EXERCISE DETAILS ::
Make a verbatim transcription of the records, without the pictures.

[Rendered page images]
============
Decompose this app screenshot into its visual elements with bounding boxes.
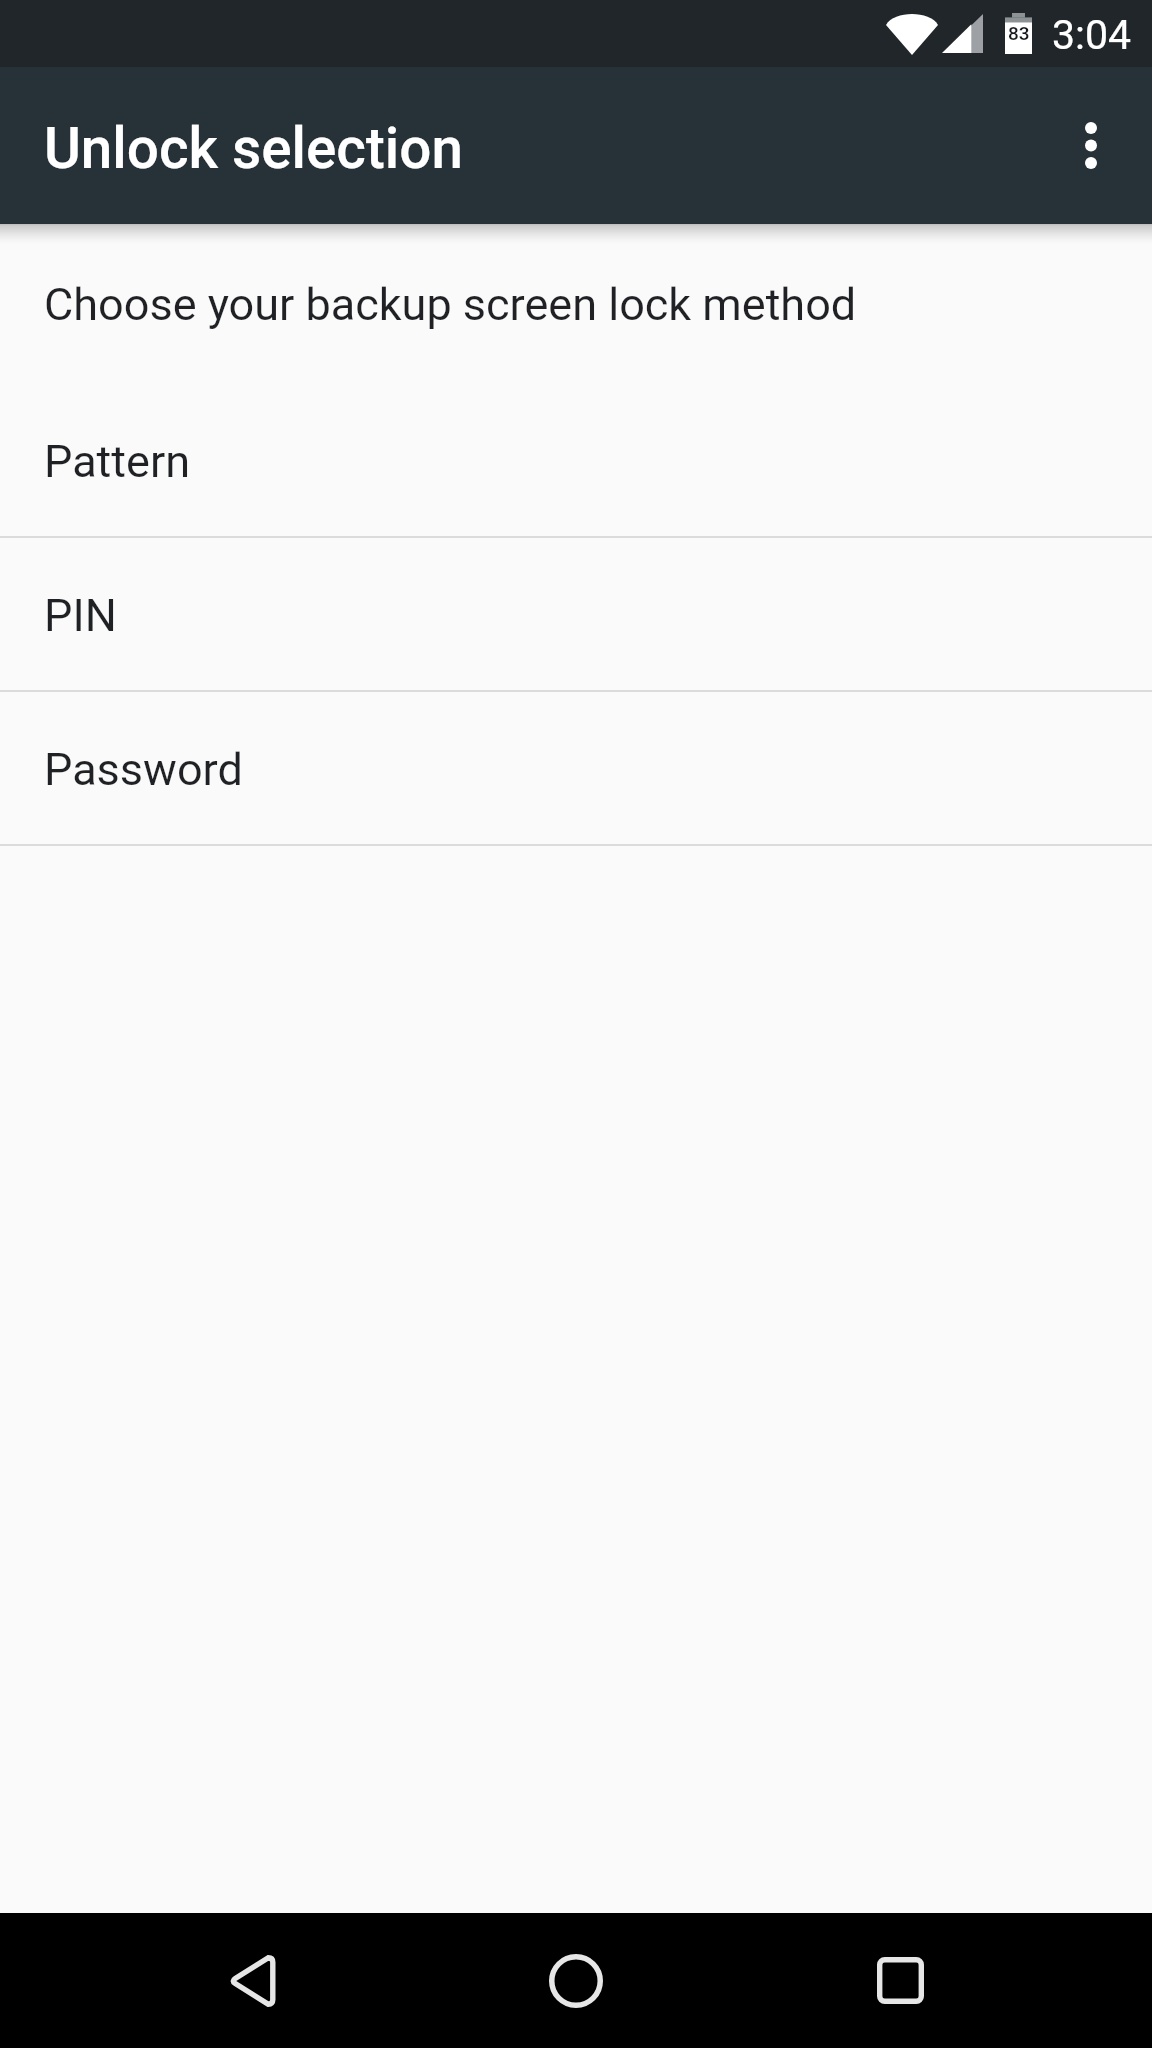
button[interactable]: Password [0, 692, 1152, 844]
staticText: 83 [1008, 22, 1030, 44]
button[interactable]: PIN [0, 538, 1152, 690]
staticText: PIN [44, 589, 117, 642]
button[interactable]: Back [181, 1913, 325, 2048]
staticText: Password [44, 743, 243, 796]
staticText: Choose your backup screen lock method [44, 278, 857, 331]
button[interactable]: Recent apps [828, 1913, 972, 2048]
staticText: Unlock selection [44, 116, 463, 182]
button[interactable]: More options [1020, 67, 1152, 224]
staticText: Pattern [44, 435, 191, 488]
button[interactable]: Home [504, 1913, 648, 2048]
staticText: 3:04 [1052, 11, 1132, 59]
button[interactable]: Pattern [0, 384, 1152, 536]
============
OUTPUT OF THE EXERCISE ::
Decompose this app screenshot into its visual elements with bounding boxes.
button[interactable]: Password [0, 692, 1152, 844]
staticText: 83 [1008, 22, 1030, 44]
button[interactable]: PIN [0, 538, 1152, 690]
staticText: PIN [44, 589, 117, 642]
button[interactable]: Back [181, 1913, 325, 2048]
staticText: Password [44, 743, 243, 796]
staticText: Choose your backup screen lock method [44, 278, 857, 331]
button[interactable]: Recent apps [828, 1913, 972, 2048]
staticText: Unlock selection [44, 116, 463, 182]
button[interactable]: More options [1020, 67, 1152, 224]
staticText: Pattern [44, 435, 191, 488]
button[interactable]: Home [504, 1913, 648, 2048]
staticText: 3:04 [1052, 11, 1132, 59]
button[interactable]: Pattern [0, 384, 1152, 536]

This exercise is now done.